Major hosting companies already are conducting trials with Crusoe systems, said executives at RLX and Santa Clara, Calif.-based Transmeta.
"There is a domino effect on the support infrastructure," said Chris Hipp, chief technology officer at The Woodlands, Texas-based RLX. "These are things that cost a lot more than your server hardware...Heat is the primary killer of electronic hardware."
Although it is unclear how well these servers will do in the open market, using Crusoe chips in this market appears to be a logical move, said Linley Gwennap, principal analyst of The Linley Group. Web servers are typically required to do relatively repetitive tasks, which often do not require the most ornate chips from Intel or Sun.
Besides that, space is king.
"If you can get rid of the heatsink," Gwennap said, referring to a cooling component, "you can double the number of processors."
Is size the answer?
RLX, founded by former executives from Compaq Computer, is essentially trying to produce smaller servers that consume less power. Although that goal would be contradictory under current server architectures, RLX believes the design of its upcoming servers will reverse the trend.
Adopting Crusoe processors, Hipp added, is not the only enhancement. RLX's servers also conserve on cable. A rack of the company's servers will require only about one-twelfth the amount of networking cable.
The servers also come in a different type of case. Current Web servers come in individual cases the size of pizza boxes that slide into racks. By contrast, RLX's server, code-named Razor, will essentially be naked circuit boards, or blades, that slide into a case that takes up less room than racks.
This type of server design is common in the telecommunications industry. Many of RLX's engineers, Hipp pointed out, come from networking company Nortel Networks.
The Razor also weighs less than comparable servers. A complete stack of Razor blades provides as much computing power as 15,000 pounds of servers from VA Linux Systems, Hipp asserts.
"If you can increase server density, you can increase efficiency," he said.
RLX will come out with its first servers during the first half of the year.

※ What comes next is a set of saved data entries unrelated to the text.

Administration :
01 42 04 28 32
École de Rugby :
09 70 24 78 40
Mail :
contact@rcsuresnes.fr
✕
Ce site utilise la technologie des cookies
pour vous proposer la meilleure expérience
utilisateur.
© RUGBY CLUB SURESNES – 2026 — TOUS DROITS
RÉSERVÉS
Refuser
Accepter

FiberCycle, a server start-up headed by Spiro Koulouros, will come out with its products sometime this year, a spokeswoman said, declining further comment.
By contrast, Rebel.com shows no preannouncement elusiveness. The Netwinder 3100 will be its first Transmeta-based server. The box will cost approximately $1,795 and come with a 5400 Crusoe processor, 128MB of memory, and a 10GB hard drive.
The current Netwinder comes with a StrongArm processor. Although the StrongArm is often held up as an example of a low-power chip, the Crusoe version is faster.
Unlike competitors' products, however, Transmeta-based servers will not be capable of multiprocessing. Transmeta is not planning to come out with a chipset that will allow for multiprocessor boxes, said Marc Adams, who runs Transmeta's non-notebook sales division. But because these servers require fewer fans and cooling components, he said, a single server case will be capable of containing two separate single-processor servers.